**TASK GOAL**
Down to the last line, print the data that follows exactly, without its pictures.
THE DATA Block Start
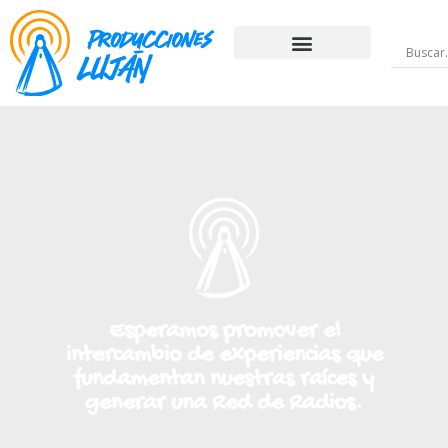
Esperamos promover el
intercambio de experiencias que
fundamentan nuestras raíces y
generar una Red de Radios.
THE DATA Block End
**EXERCISE RESPONSE**
Esperamos promover el
intercambio de experiencias que
fundamentan nuestras raíces y
generar una Red de Radios.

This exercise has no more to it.